Disk Fault Model
This is the design note for Marionette's disk simulation work. Production-shaped
storage code should usually use std.Io; mar.Disk is the lower-level
sector/file-lifecycle capability underneath that backend. mar.SimDisk
currently supports
deterministic logical files, latency, read/write IO errors, probabilistic
corrupt reads, scripted sector corruption, and crash/restart simulation for
pending writes. Generic recoverability budgets are still being built.
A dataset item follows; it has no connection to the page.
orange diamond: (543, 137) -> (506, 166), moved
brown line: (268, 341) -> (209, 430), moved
The goal is a deterministic, recoverability-aware disk authority that can test real storage code without pretending to model every filesystem or device quirk. Marionette should make disk failures replayable from a seed, visible in the trace, and constrained enough that failures teach users something useful.
Goals
- Route every disk decision through the owning
World. - Make disk latency, errors, corruption, and crash timing deterministic.
- Preserve a stable trace of disk operations and fault decisions.
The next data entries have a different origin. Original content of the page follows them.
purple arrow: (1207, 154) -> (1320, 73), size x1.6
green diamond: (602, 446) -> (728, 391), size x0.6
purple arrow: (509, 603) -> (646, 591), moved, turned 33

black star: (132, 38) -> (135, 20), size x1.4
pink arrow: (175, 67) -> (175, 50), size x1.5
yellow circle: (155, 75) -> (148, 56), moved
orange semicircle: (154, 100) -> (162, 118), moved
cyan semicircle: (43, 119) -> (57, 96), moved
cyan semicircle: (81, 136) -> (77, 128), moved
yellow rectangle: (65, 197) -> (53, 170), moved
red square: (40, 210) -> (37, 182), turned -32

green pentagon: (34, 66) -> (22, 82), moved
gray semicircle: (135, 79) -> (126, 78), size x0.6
- Support single-node durability testing first.
- Leave room for replicated systems with per-node disk authorities later.
- Avoid fault profiles that destroy all durable truth unless explicitly requested.
Non-Goals
- Full filesystem simulation.
- Modeling every OS-specific
std.fsbehavior. - Arbitrary byte chaos as the default corruption model.
- Real block-device emulation.
- Transparent interception of direct filesystem calls.
- Unbounded double faults that make recovery impossible by construction.
VOPR Lessons
TigerBeetle's VOPR storage simulator is deliberately protocol-aware. It keeps simulated storage in memory, queues reads and writes with simulated latency, tracks faulty sectors, can misdirect writes, and can fault targets of pending writes during crash. More importantly, its cluster-level fault atlas decides which replicas and storage regions are eligible for faults so the simulator does not manufacture impossible worlds where every recoverable copy is destroyed at once.
Marionette should adapt that lesson, not copy the whole design. TigerBeetle can
name zones such as superblock, WAL headers, WAL prepares, and grid blocks
because VOPR is product-specific. Marionette's Phase 1 Disk should stay
generic: logical paths, byte ranges, sector size, pending writes, and explicit
fault profiles. Product-specific recoverability still belongs to examples and
checks until enough examples justify a generic fault-atlas API.
The immediate rule is: no unconstrained "random disk chaos" default. Every destructive disk fault needs a scope, a budget, and a trace event.
Authority Shape
The current mar.SimDisk simulator is constructed from World by the
simulation harness or scenario state. It produces two capabilities over the
same backing state:
mar.Disk: lower-level sectorread,write, andsync, plus file metadata and lifecycle operations.mar.DiskControl: harness-facing faults, crash/restart, and scripted corruption.
Simulation application code that is intentionally testing the disk model can
receive env.disk instead of depending on World internals. Ordinary storage
code should prefer env.io() and std.Io.File:
fn store(disk: mar.Disk, entry: []const u8) !void {
try disk.write(.{
.path = "wal.log",
.offset = 0,
.bytes = entry,
});
try disk.sync(.{ .path = "wal.log" });
}
The test harness gets DiskControl from world.simulate(...).control.disk to
inspect disk state, inject scripted faults, or crash/restart the simulated
disk. Those operations must not leak into the app-visible disk API.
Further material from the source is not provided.